Assigning resources to projects that haven’t yet received formal approval is a somewhat controversial (or at the very least murky) topic in many organizations. Who pays for work done prior to approval? What’s the fate of assigned PMs if the project doesn’t get approved? How can your team dedicate time to a tentative project when they’re already swamped? We’ve put together a few tips to help you successfully navigate early-stage projects.
Protect your internal staff. Of primary concern among project professionals is what will happen to them if their project isn’t approved. Will they be reassigned or perhaps even terminated? A PM must be committed to their projects, and that’s tough to do before your project is committed to you. Consider leveraging a Project Team consultancy if concerns exist about the fate of internal staff.
Know who’s footing the bill. Funding for early-stage tasks (environmental reviews, feasibility studies) has to come from somewhere, but don’t expect your requestor(s) to automatically open their departmental coffers. Others might assume the Project Team itself has a budget for these types of activities, so discuss up front who will pay until the project is awarded its own budget. If you do have a line item for these tasks, be sure you monitor it closely—too many groups engaged in proverbial project tire-kicking can eat up your budget fast.

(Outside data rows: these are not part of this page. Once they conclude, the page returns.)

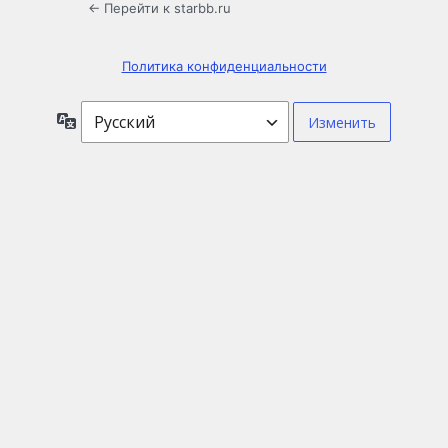
← Перейти к starbb.ru
Политика конфиденциальности
Язык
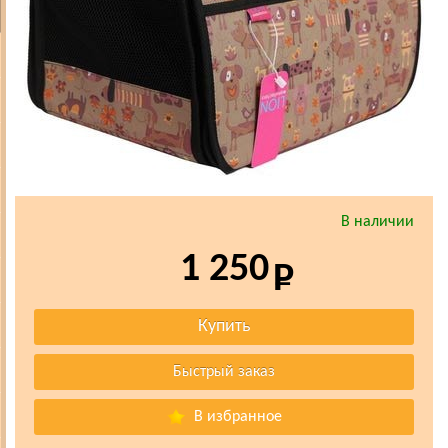
В наличии
1 250
В избранное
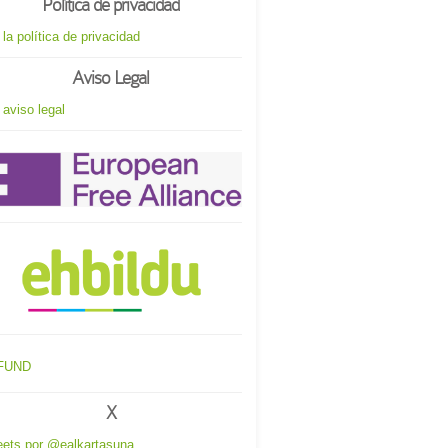
Política de privacidad
 la política de privacidad
Aviso Legal
 aviso legal
X
ets por @ealkartasuna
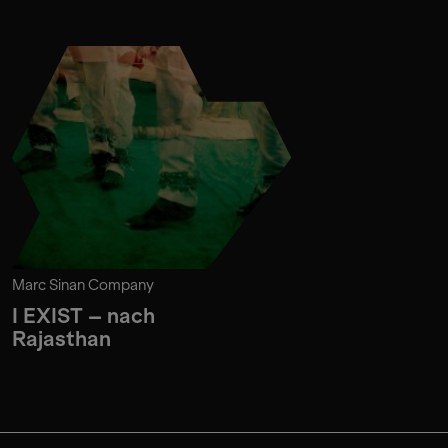
Marc Sinan Company
I EXIST – nach
Rajasthan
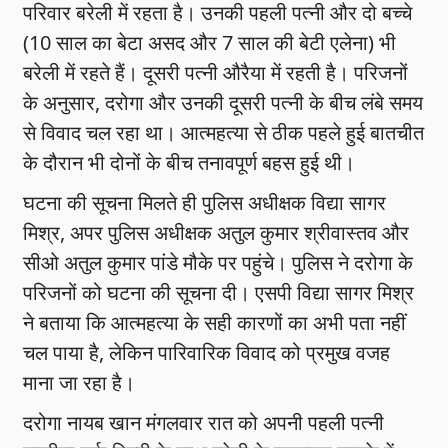
परिवार बरेली में रहता है। उनकी पहली पत्नी और दो बच्चे
(10 साल का बेटा असद और 7 साल की बेटी एलेना) भी
बरेली में रहते हैं। दूसरी पत्नी औरैया में रहती है। परिजनों
के अनुसार, दरोगा और उनकी दूसरी पत्नी के बीच लंबे समय
से विवाद चल रहा था। आत्महत्या से ठीक पहले हुई बातचीत
के दौरान भी दोनों के बीच तनावपूर्ण बहस हुई थी।
घटना की सूचना मिलते ही पुलिस अधीक्षक विद्या सागर
मिश्र, अपर पुलिस अधीक्षक अतुल कुमार श्रीवास्तव और
सीओ अतुल कुमार पांडे मौके पर पहुंचे। पुलिस ने दरोगा के
परिजनों को घटना की सूचना दी। एसपी विद्या सागर मिश्र
ने बताया कि आत्महत्या के सही कारणों का अभी पता नहीं
चल पाया है, लेकिन पारिवारिक विवाद को प्रमुख वजह
माना जा रहा है।
दरोगा नायब खान मंगलवार रात को अपनी पहली पत्नी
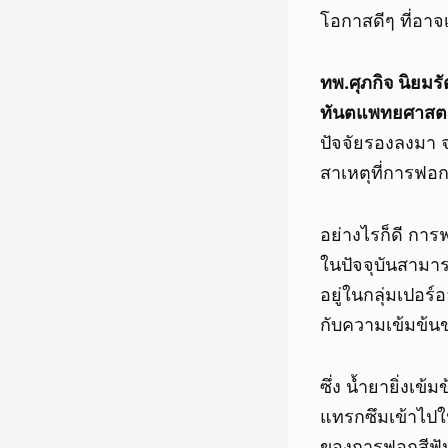
โอกาสดีๆ ที่อาจเ
ทพ.ศุภกิจ นิยม
ทันตแพทยศาสตร
ปัจจัยรองลงมา 
สาเหตุที่การฟอก
อย่างไรก็ดี กา
ในปัจจุบันสามาร
อยู่ในกลุ่มเปอร์
กับความเข้มข้น
ซึ่ง น้ำยายิ่งเข
แทรกซึมเข้าไปใน
ของการฟอกสีฟันแ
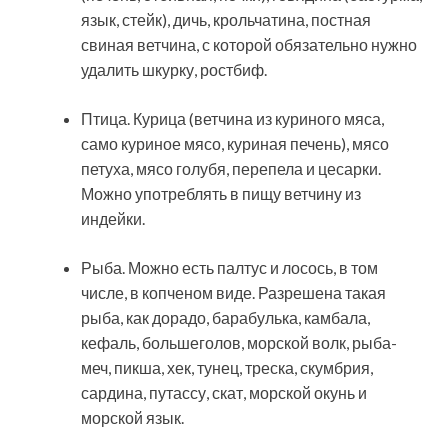
язык, стейк), дичь, крольчатина, постная
свиная ветчина, с которой обязательно нужно
удалить шкурку, ростбиф.
Птица. Курица (ветчина из куриного мяса,
само куриное мясо, куриная печень), мясо
петуха, мясо голубя, перепела и цесарки.
Можно употреблять в пищу ветчину из
индейки.
Рыба. Можно есть палтус и лосось, в том
числе, в копченом виде. Разрешена такая
рыба, как дорадо, барабулька, камбала,
кефаль, большеголов, морской волк, рыба-
меч, пикша, хек, тунец, треска, скумбрия,
сардина, путассу, скат, морской окунь и
морской язык.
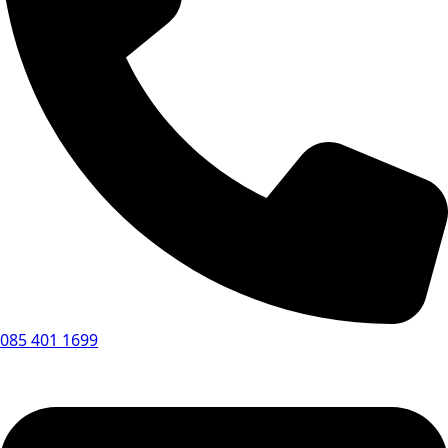
085 401 1699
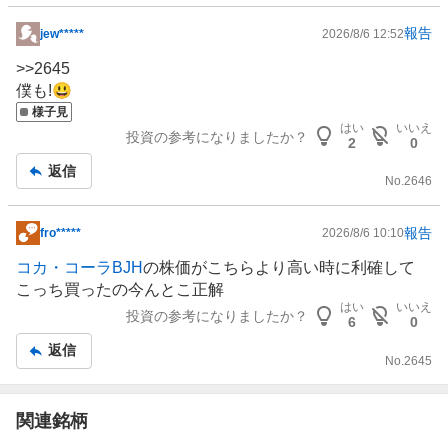
報告
jew*****
2026/8/6 12:52
掲
示
>>
2645
板
僕も!😃
記
様子見
はい
いいえ
事
投資の参考になりましたか？
2
0
返信
No.
2646
報告
fro*****
2026/8/6 10:10
掲
示
コカ・コーラBJH
の株価がこちらより高い時に利確して
板
こっち買ったの今んとこ正解
記
はい
いいえ
投資の参考になりましたか？
6
0
事
返信
No.
2645
関連銘柄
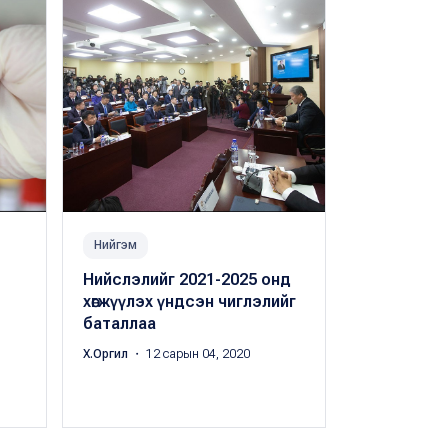
Нийгэм
Нийгэм
Нийслэлийг 2021-2025 онд
QR кодыг 
хөгжүүлэх үндсэн чиглэлийг
үйлдээд б
баталлаа
Х.Оргил
・ 12 с
Х.Оргил
・ 12 сарын 04, 2020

Monitor your Project Team’s workload. Organizations often correlate the size of a Project Team to the number of active projects on the books, but that rarely takes into account projects in the unapproved stage. Your team can quickly get bogged down with early-stage projects if you don’t keep a close eye on the overall workload. Using external consultants is often a good solution, as is carefully weighting pre-approved projects when it comes to determining staffing levels and requesting new hires.